しかし、実際のところは家の中では、母親は家事や育児を放棄し朝から晩までテレビの前に寝っ転がって菓子を食いながらテレビを観たり寝たりしており、父親は書斎に引きこもって家族のことなど気にもかけず、兄弟も自室に引きこもって布団をかぶって寝ており、掃除機を何週間もかけられていない家の中はほこりにまみれ、風呂場は黒かびだらけで浴槽には垢がこびりつき、洗面所は汚れた洗濯物の山になり、リビングにもたたまれていない洗濯物が積まれており、台所はコンロもグリルも換気扇も油でどろどろに汚れ、流しには汚れた食器が溜め込まれて汚水が貯まり、冷蔵庫の中はかびの生えた食品や何本も開封されている同じ調味料、トレイからこぼれだした肉片や腐って液体と化した野菜などであふれ返っていた。

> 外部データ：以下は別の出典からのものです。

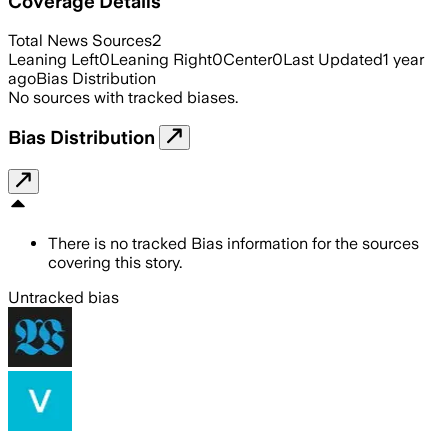
Coverage Details
Total News Sources
2
Leaning Left
0
Leaning Right
0
Center
0
Last Updated
1 year
ago
Bias Distribution
No sources with tracked biases.
Bias Distribution
There is no tracked Bias information for the sources
covering this story.
Untracked bias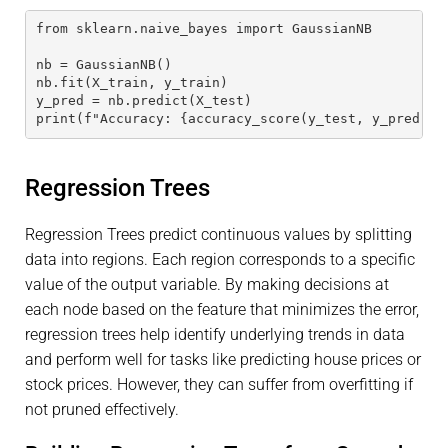
from sklearn.naive_bayes import GaussianNB
nb = GaussianNB()
nb.fit(X_train, y_train)
y_pred = nb.predict(X_test)
print(f"Accuracy: {accuracy_score(y_test, y_pred)}"
Regression Trees
Regression Trees predict continuous values by splitting
data into regions. Each region corresponds to a specific
value of the output variable. By making decisions at
each node based on the feature that minimizes the error,
regression trees help identify underlying trends in data
and perform well for tasks like predicting house prices or
stock prices. However, they can suffer from overfitting if
not pruned effectively.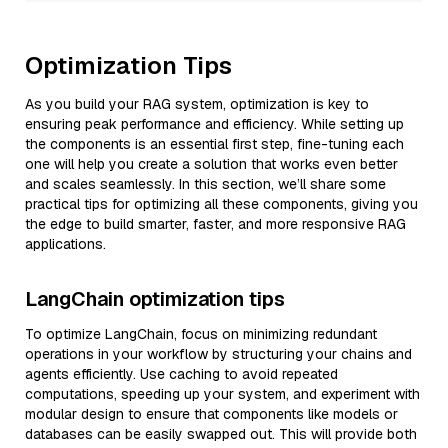
Optimization Tips
As you build your RAG system, optimization is key to
ensuring peak performance and efficiency. While setting up
the components is an essential first step, fine-tuning each
one will help you create a solution that works even better
and scales seamlessly. In this section, we’ll share some
practical tips for optimizing all these components, giving you
the edge to build smarter, faster, and more responsive RAG
applications.
LangChain optimization tips
To optimize LangChain, focus on minimizing redundant
operations in your workflow by structuring your chains and
agents efficiently. Use caching to avoid repeated
computations, speeding up your system, and experiment with
modular design to ensure that components like models or
databases can be easily swapped out. This will provide both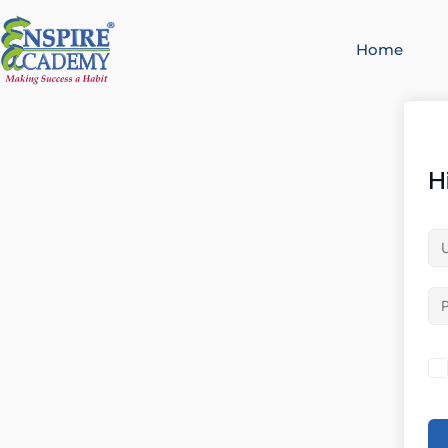
Home
H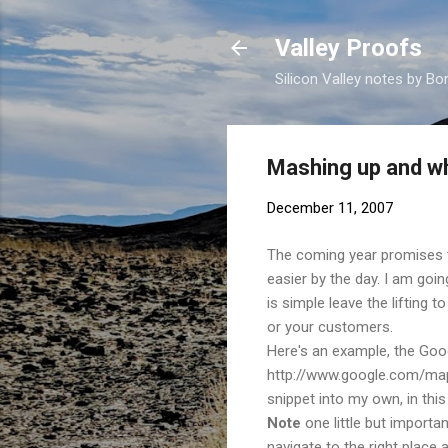
Valley Proofs
Silicon Valley notes by Bor
Mashing up and wh
December 11, 2007
The coming year promises 
easier by the day. I am goi
is simple leave the lifting 
or your customers.
Here's an example, the Goo
http://www.google.com/maps.
snippet into my own, in this 
Note
one little but importa
navigate to the right place 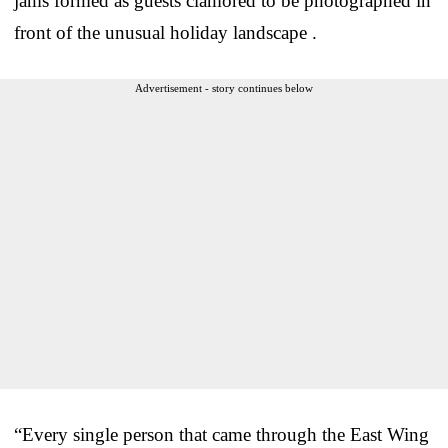
jams formed as guests clamored to be photographed in
front of the unusual holiday landscape .
Advertisement - story continues below
“Every single person that came through the East Wing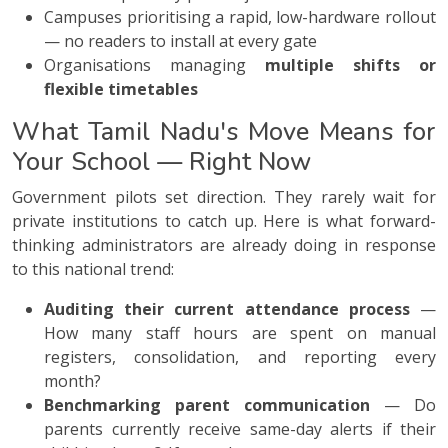
Campuses prioritising a rapid, low-hardware rollout
— no readers to install at every gate
Organisations managing
multiple shifts or
flexible timetables
What Tamil Nadu's Move Means for
Your School — Right Now
Government pilots set direction. They rarely wait for
private institutions to catch up. Here is what forward-
thinking administrators are already doing in response
to this national trend:
Auditing their current attendance process
—
How many staff hours are spent on manual
registers, consolidation, and reporting every
month?
Benchmarking parent communication
— Do
parents currently receive same-day alerts if their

誰も家庭をまわそうとする意識がなく、誰かがこれらを処理せねばならないので、結局私がせざるをえなかった。遠い私立校に通い、満員電車に詰め込まれて疲れた体で帰ってくると、母はあいかわらずテレビの前で寝っ転がってテレビを観ていた。食事を作ってほしいと言うと、「あー、めんどくさいなー!なんであたしが作んなきゃいけないのよ!」と怒鳴ってイライラし出した。私は流しに溜め込まれた食器を洗い、冷蔵庫の中の腐ったものを処分し、腐っていないものを探して調理をし、食事をし、また食器を洗い、風呂場の浴槽を掃除し、洗濯物をたたみ、やっと寝れるのは毎日夜中の3時や4時だった。朝起きて制服のブラウスを着ようとすると、洗濯されずに洗濯物の山の中にあったので、そこから引っ張り出して手洗いをして脱水だけかけて濡れたまま登校したこともよくあることだった。

私は毎日疲れていた。学校の授業中に眠ってばかりいたので、先生によく注意されたが、生きていくにはそうするほかなかった。先生たちは眠ってばかりいるこの生徒の身にそんなことが起こっているなんてこれっぽっちも知らなかっただろう。

子供をサポートしない、サポートするつもりが微塵もない親に育てられた子供の自己肯定感が低いのも無理はない。サポートしないというのは、子供を生かせるつもりがないということだ。私は当時よく「生きる意味がわからない」と友人たちに言っていた。生きる意味を見失い、大人になるにつれて心を病んでいき、ついには鬱病になって倒れたのは当然のなりゆきだろう。

ヤングケアラーという言葉を最近よく耳にするが、私がしていたことは同じように思う。親としての自覚や責任のない頭のいかれた親の世話をしてきたのだ。私はなぜあの頃、家族のぶんの食事まで作り、家族のぶんの洗濯物までたたんでいたのだろう。私がやらなきゃ、と思っていたのはなぜだろう。今思い返すととても悔しい。